Re: [RFC PATCH] perf/stat: Add --disable-hwdt
From: Ingo Molnar
Date: Mon Feb 06 2017 - 07:22:48 EST
* Borislav Petkov <bp@xxxxxxxxx> wrote:
> Hi guys,
>
> so I've been tracing recently on an AMD F15h which has those funky counter
> constraints and am seeing this:
>
> # ./perf stat sleep 1
>
> Performance counter stats for 'sleep 1':
>
> 0.749208 task-clock (msec) # 0.001 CPUs utilized
> 1 context-switches # 0.001 M/sec
> 0 cpu-migrations # 0.000 K/sec
> 54 page-faults # 0.072 M/sec
> 1,122,815 cycles # 1.499 GHz
> 286,740 stalled-cycles-frontend # 25.54% frontend cycles idle
> <not counted> stalled-cycles-backend (0.00%)
> ^^^^^^^^^^^^
> <not counted> instructions (0.00%)
> ^^^^^^^^^^^^
> <not counted> branches (0.00%)
> <not counted> branch-misses (0.00%)
>
> 1.001550070 seconds time elapsed
>
>
> The problem is that the HW watchdog thing is already taking up a
> counter so when perf stat uses the default counters and when we reach
> stalled-cycles-backend, we run out of counters for the remaining events.
>
> So how about something like this:
>
> # ./perf stat --disable-hwdt sleep 1
>
> Performance counter stats for 'sleep 1':
>
> 0.782552 task-clock (msec) # 0.001 CPUs utilized
> 1 context-switches # 0.001 M/sec
> 0 cpu-migrations # 0.000 K/sec
> 55 page-faults # 0.070 M/sec
> 1,163,246 cycles # 1.486 GHz
> 293,598 stalled-cycles-frontend # 25.24% frontend cycles idle
> 400,017 stalled-cycles-backend # 34.39% backend cycles idle
> 676,505 instructions # 0.58 insn per cycle
> # 0.59 stalled cycles per insn
> 133,822 branches # 171.007 M/sec
> 7,319 branch-misses # 5.47% of all branches
>
> 1.001660058 seconds time elapsed
>
> We did explore other opportunities on IRC like sharing counters or
> making the HW WDT thing a 'soft' counter but all those are nasty and
> probably not really worth the trouble of touching perf core just so that
> this works.
>
> Besides, future generations don't have those constraints anymore so it
> is only F15h.
>
> Below is a silly patch as a syntactic sugar helper for perf stat.

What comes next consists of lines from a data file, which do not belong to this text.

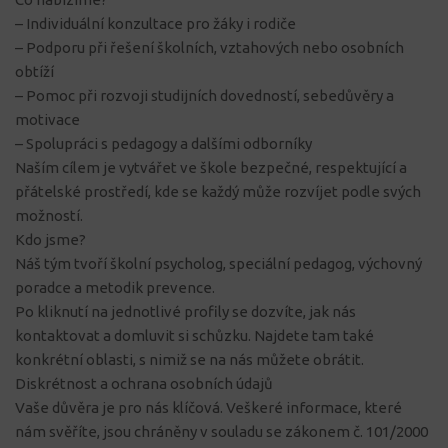
– Individuální konzultace pro žáky i rodiče
– Podporu při řešení školních, vztahových nebo osobních
obtíží
– Pomoc při rozvoji studijních dovedností, sebedůvěry a
motivace
– Spolupráci s pedagogy a dalšími odborníky
Naším cílem je vytvářet ve škole bezpečné, respektující a
přátelské prostředí, kde se každý může rozvíjet podle svých
možností.
Kdo jsme?
Náš tým tvoří školní psycholog, speciální pedagog, výchovný
poradce a metodik prevence.
Po kliknutí na jednotlivé profily se dozvíte, jak nás
kontaktovat a domluvit si schůzku. Najdete tam také
konkrétní oblasti, s nimiž se na nás můžete obrátit.
Diskrétnost a ochrana osobních údajů
Vaše důvěra je pro nás klíčová. Veškeré informace, které
nám svěříte, jsou chráněny v souladu se zákonem č. 101/2000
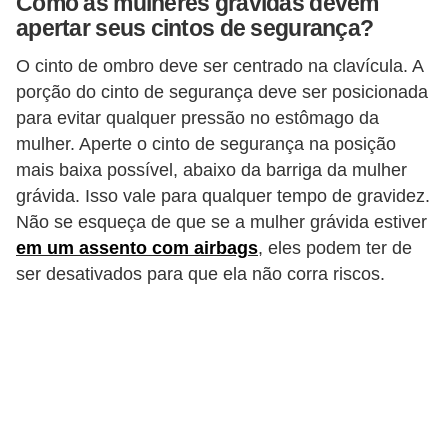
Como as mulheres grávidas devem
s
apertar seus cintos de segurança?
e
O cinto de ombro deve ser centrado na clavícula. A
s
porção do cinto de segurança deve ser posicionada
c
para evitar qualquer pressão no estômago da
o
mulher. Aperte o cinto de segurança na posição
mais baixa possível, abaixo da barriga da mulher
o
grávida. Isso vale para qualquer tempo de gravidez.
t
Não se esqueça de que se a mulher grávida estiver
e
em um assento com airbags
, eles podem ter de
r
ser desativados para que ela não corra riscos.
s
R
e
c
a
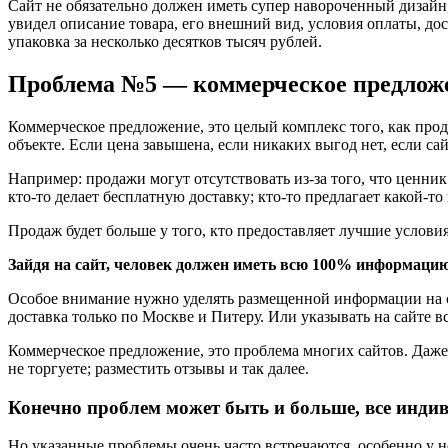
Сайт не обязательно должен иметь супер навороченный дизайн
увидел описание товара, его внешний вид, условия оплаты, дос
упаковка за несколько десятков тысяч рублей.
Проблема №5 — коммерческое предлож
Коммерческое предложение, это целый комплекс того, как прод
объекте. Если цена завышена, если никаких выгод нет, если са
Например: продажи могут отсутствовать из-за того, что ценни
кто-то делает бесплатную доставку; кто-то предлагает какой-то
Продаж будет больше у того, кто предоставляет лучшие условия
Зайдя на сайт, человек должен иметь всю 100% информацию
Особое внимание нужно уделять размещенной информации на сам
доставка только по Москве и Питеру. Или указывать на сайте вс
Коммерческое предложение, это проблема многих сайтов. Даже 
не торгуете; разместить отзывы и так далее.
Конечно проблем может быть и больше, все инди
Но указанные проблемы очень часто встречаются, особенно у 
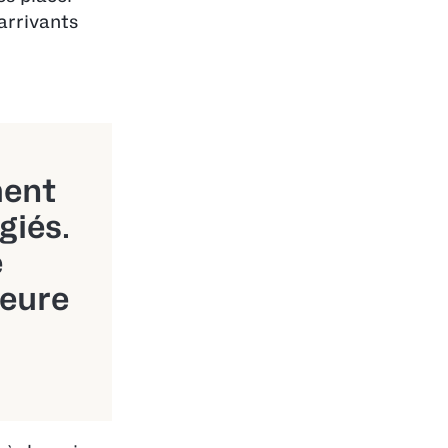
arrivants
ment
giés.
e
ieure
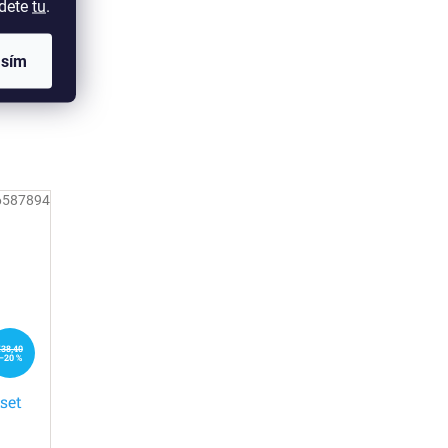
jdete
tu
.
asím
6587894
€38,40
–20 %
set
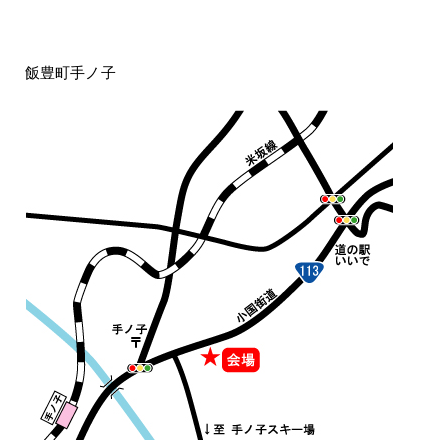
飯豊町手ノ子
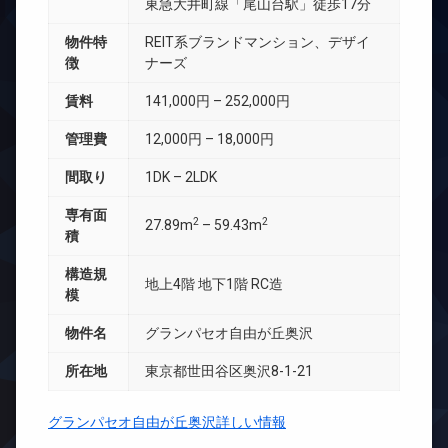
東急大井町線「尾山台駅」徒歩17分
物件特
REIT系ブランドマンション、デザイ
徴
ナーズ
賃料
141,000円 – 252,000円
管理費
12,000円 – 18,000円
間取り
1DK – 2LDK
専有面
2
2
27.89m
– 59.43m
積
構造規
地上4階 地下1階 RC造
模
物件名
グランパセオ自由が丘奥沢
所在地
東京都世田谷区奥沢8-1-21
グランパセオ自由が丘奥沢詳しい情報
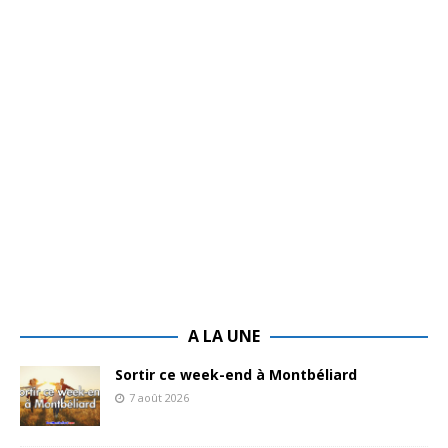
A LA UNE
Sortir ce week-end à Montbéliard
7 août 2026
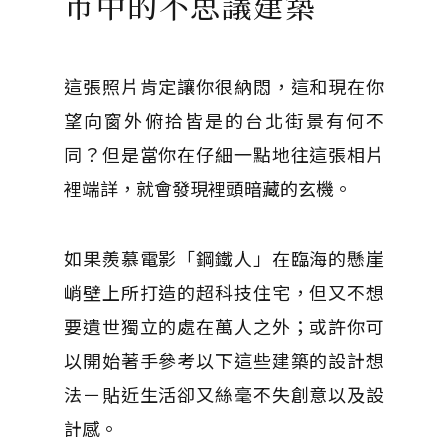
市中的不思議建築
這張照片肯定讓你很納悶，這和現在你
望向窗外俯拾皆是的台北街景有何不
同？但是當你在仔細一點地往這張相片
裡端詳，就會發現裡頭暗藏的玄機。
如果羨慕電影「鋼鐵人」在臨海的懸崖
峭壁上所打造的超科技住宅，但又不想
要遺世獨立的處在萬人之外；或許你可
以開始著手參考以下這些建築的設計想
法－貼近生活卻又絲毫不失創意以及設
計感。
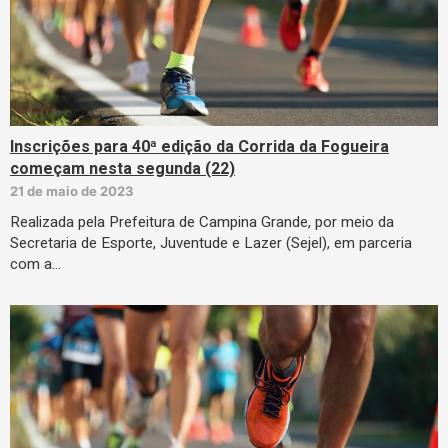
Inscrições para 40ª edição da Corrida da Fogueira
começam nesta segunda (22)
21 de maio de 2023
Realizada pela Prefeitura de Campina Grande, por meio da
Secretaria de Esporte, Juventude e Lazer (Sejel), em parceria
com a…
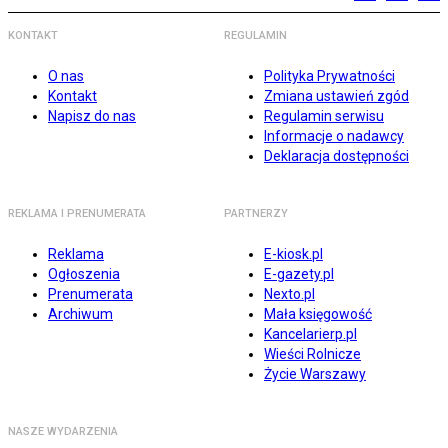
KONTAKT
REGULAMIN
O nas
Polityka Prywatności
Kontakt
Zmiana ustawień zgód
Napisz do nas
Regulamin serwisu
Informacje o nadawcy
Deklaracja dostępności
REKLAMA I PRENUMERATA
PARTNERZY
Reklama
E-kiosk.pl
Ogłoszenia
E-gazety.pl
Prenumerata
Nexto.pl
Archiwum
Mała księgowość
Kancelarierp.pl
Wieści Rolnicze
Życie Warszawy
NASZE WYDARZENIA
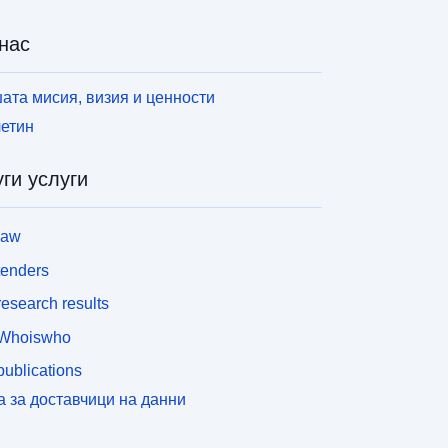
нас
ата мисия, визия и ценности
етин
ги услуги
law
tenders
esearch results
Whoiswho
ublications
а за доставчици на данни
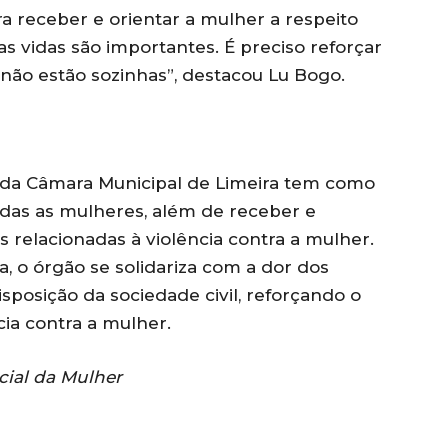
ra receber e orientar a mulher a respeito
s vidas são importantes. É preciso reforçar
ão estão sozinhas”, destacou Lu Bogo.
 da Câmara Municipal de Limeira tem como
odas as mulheres, além de receber e
 relacionadas à violência contra a mulher.
 o órgão se solidariza com a dor dos
isposição da sociedade civil, reforçando o
ia contra a mulher.
cial da Mulher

This
> is just an RFC anyway, I'll do it properly with fopen() if you're ok
> with the approach.
Looks sensible, and I'd in fact make this the new default behavior (if root runs
perf stat) - i.e. add a flag to re-enable it, for the rare case where we want to
debug a hard deadlock while running perf stat ...
Thanks,
Ingo